3.Die bayerischen Landtagswahlen.[4] Auch diese Frage hat zu lebhaften Auseinandersetzungen in der Presse geführt, zum Teil im „Vorwärts“ selbst. Genosse Liebknecht hat auch hier – aber nur für seine Person – das Vorgehen der bayerischen Genossen gebrandmarkt[5]. Das Zentralorgan als solches hat bis zur Stunde keine Stellung zu der Frage genommen. Oder doch?
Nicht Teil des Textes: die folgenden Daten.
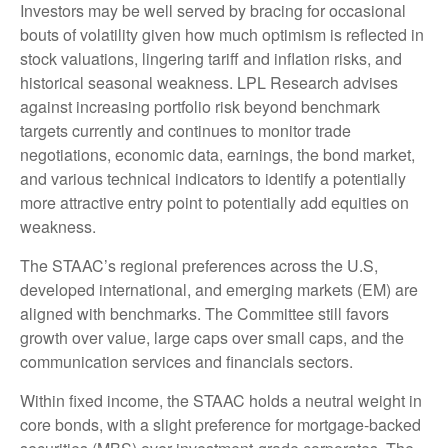
Investors may be well served by bracing for occasional
bouts of volatility given how much optimism is reflected in
stock valuations, lingering tariff and inflation risks, and
historical seasonal weakness. LPL Research advises
against increasing portfolio risk beyond benchmark
targets currently and continues to monitor trade
negotiations, economic data, earnings, the bond market,
and various technical indicators to identify a potentially
more attractive entry point to potentially add equities on
weakness.
The STAAC’s regional preferences across the U.S,
developed international, and emerging markets (EM) are
aligned with benchmarks. The Committee still favors
growth over value, large caps over small caps, and the
communication services and financials sectors.
Within fixed income, the STAAC holds a neutral weight in
core bonds, with a slight preference for mortgage-backed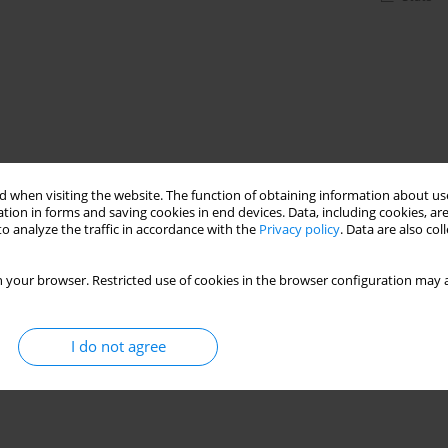
 when visiting the website. The function of obtaining information about use
tion in forms and saving cookies in end devices. Data, including cookies, are
o analyze the traffic in accordance with the
Privacy policy
. Data are also co
 your browser. Restricted use of cookies in the browser configuration may a
I do not agree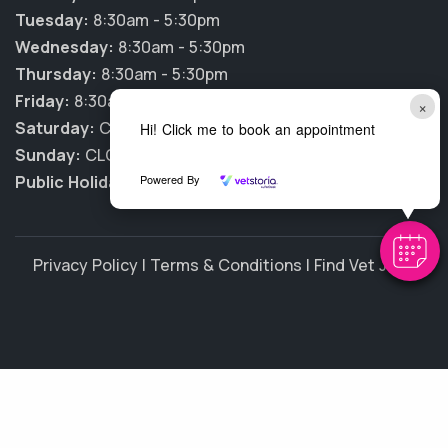
Tuesday:
8:30am - 5:30pm
Wednesday:
8:30am - 5:30pm
Thursday:
8:30am - 5:30pm
Friday:
8:30am - 5:30pm
×
Saturday:
CLOSED
Hi! Click me to book an appointment
Sunday:
CLOSED
Public Holidays:
CLOSED
Powered By
Privacy Policy
|
Terms & Conditions
|
Find Vet Jobs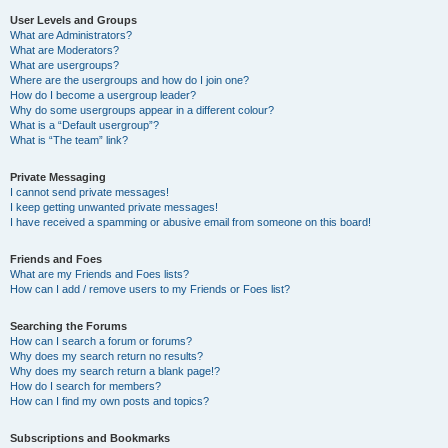
User Levels and Groups
What are Administrators?
What are Moderators?
What are usergroups?
Where are the usergroups and how do I join one?
How do I become a usergroup leader?
Why do some usergroups appear in a different colour?
What is a “Default usergroup”?
What is “The team” link?
Private Messaging
I cannot send private messages!
I keep getting unwanted private messages!
I have received a spamming or abusive email from someone on this board!
Friends and Foes
What are my Friends and Foes lists?
How can I add / remove users to my Friends or Foes list?
Searching the Forums
How can I search a forum or forums?
Why does my search return no results?
Why does my search return a blank page!?
How do I search for members?
How can I find my own posts and topics?
Subscriptions and Bookmarks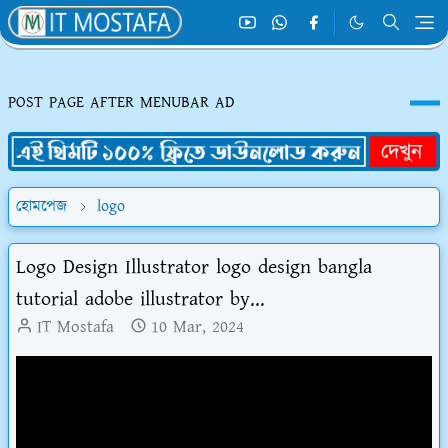
POST PAGE AFTER MENUBAR AD
হোমপেজ
logo
Logo Design Illustrator logo design bangla
tutorial adobe illustrator by...
IT Mostafa
10 Mar, 2024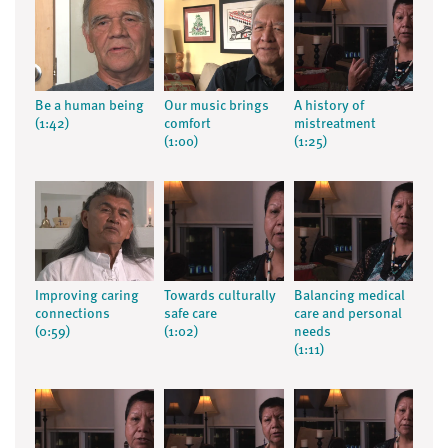
Be a human being
Our music brings
A history of
(1:42)
comfort
mistreatment
(1:00)
(1:25)
Improving caring
Towards culturally
Balancing medical
connections
safe care
care and personal
(0:59)
(1:02)
needs
(1:11)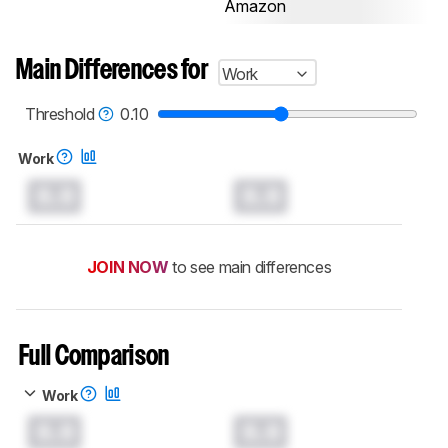
Amazon
Main Differences for
Work
Threshold
0.10
Work
0.0
0.0
JOIN NOW
to see main differences
Full Comparison
Work
0.0
0.0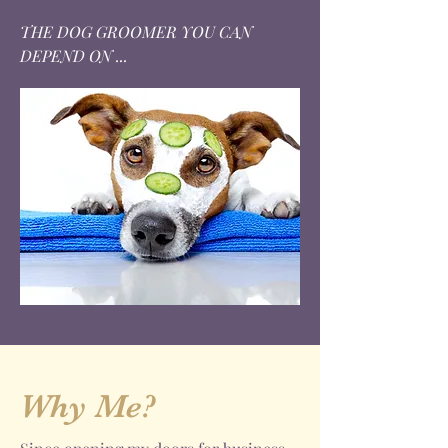
THE DOG GROOMER YOU CAN
DEPEND ON ...
Why Me?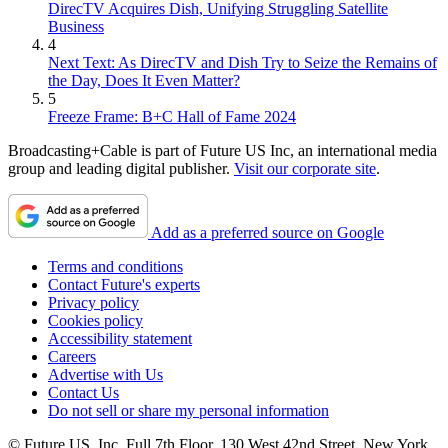
DirecTV Acquires Dish, Unifying Struggling Satellite
Business
4
Next Text: As DirecTV and Dish Try to Seize the Remains of
the Day, Does It Even Matter?
5
Freeze Frame: B+C Hall of Fame 2024
Broadcasting+Cable is part of Future US Inc, an international media
group and leading digital publisher.
Visit our corporate site
.
Add as a preferred source on Google
Terms and conditions
Contact Future's experts
Privacy policy
Cookies policy
Accessibility statement
Careers
Advertise with Us
Contact Us
Do not sell or share my personal information
© Future US, Inc. Full 7th Floor, 130 West 42nd Street, New York,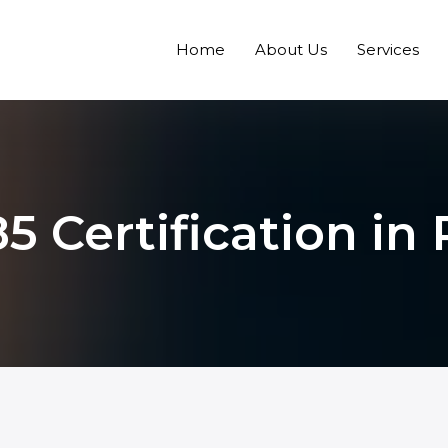
Home
About Us
Services
5 Certification in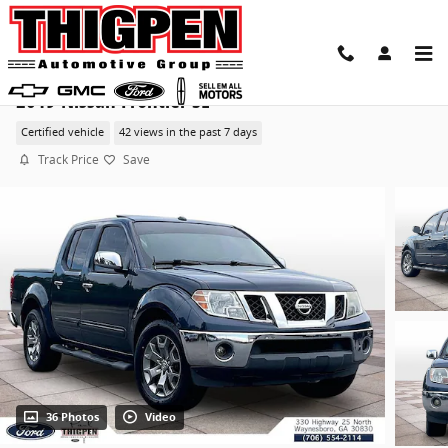
Skip to main content
2019 Nissan Frontier SL
Certified vehicle
42 views in the past 7 days
Track Price
Save
36 Photos
Video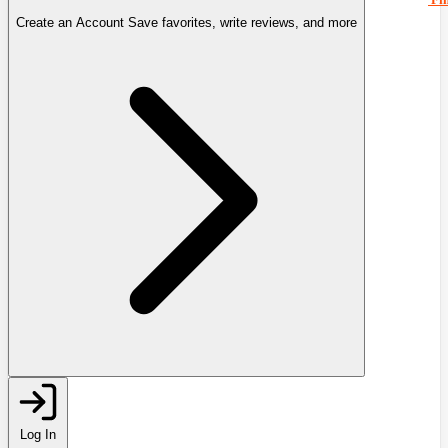
Create an Account
Save favorites, write reviews, and more
Log In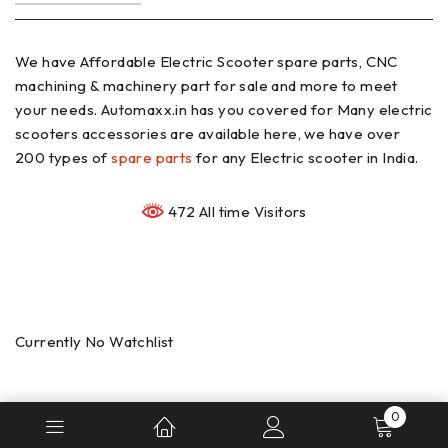
We have Affordable Electric Scooter spare parts, CNC
machining & machinery part for sale and more to meet
your needs. Automaxx.in has you covered for Many electric
scooters accessories are available here, we have over
200 types of
spare parts
for any Electric scooter in India.
472 All time Visitors
Currently No Watchlist
0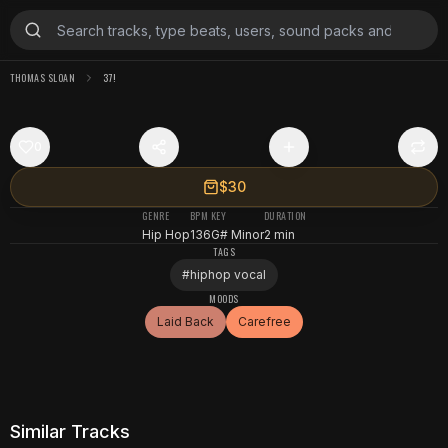
THOMAS SLOAN
37!
0
$30
GENRE
BPM
KEY
DURATION
Hip Hop
136
G# Minor
2 min
TAGS
#
hiphop vocal
MOODS
Laid Back
Carefree
Similar Tracks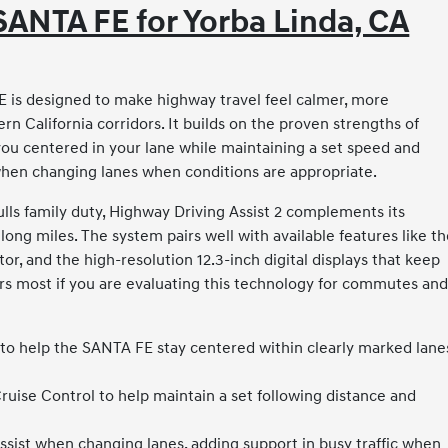
SANTA FE for Yorba Linda, CA
 is designed to make highway travel feel calmer, more
ern California corridors. It builds on the proven strengths of
you centered in your lane while maintaining a set speed and
 when changing lanes when conditions are appropriate.
ls family duty, Highway Driving Assist 2 complements its
ng miles. The system pairs well with available features like t
tor, and the high-resolution 12.3-inch digital displays that keep
ers most if you are evaluating this technology for commutes an
 to help the SANTA FE stay centered within clearly marked lane
uise Control to help maintain a set following distance and
ssist when changing lanes, adding support in busy traffic when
Ja, indirekt, indem es die abfälligen Äußerungen in der deutschen Parteipresse, so in der „Sächsischen Arbeiter-Zeitung“, in der „Leipziger Volkszeitung“, deren Redaktionen noch Mitte Juli den Kuhhandel scharf kritisierten, seinen Lesern völlig verschwieg, dafür aber aus einer österreichischen nichtsozialdemokratischen Zeitschrift, der „Wage“, einen Artikel Vollmars auf das ausführlichste wiedergab ohne ein Wort seinerseits.

Also auch hier keine offene Stellungnahme, wohl aber ein Vorschubleisten zugunsten des Opportunismus in verstohlener Weise.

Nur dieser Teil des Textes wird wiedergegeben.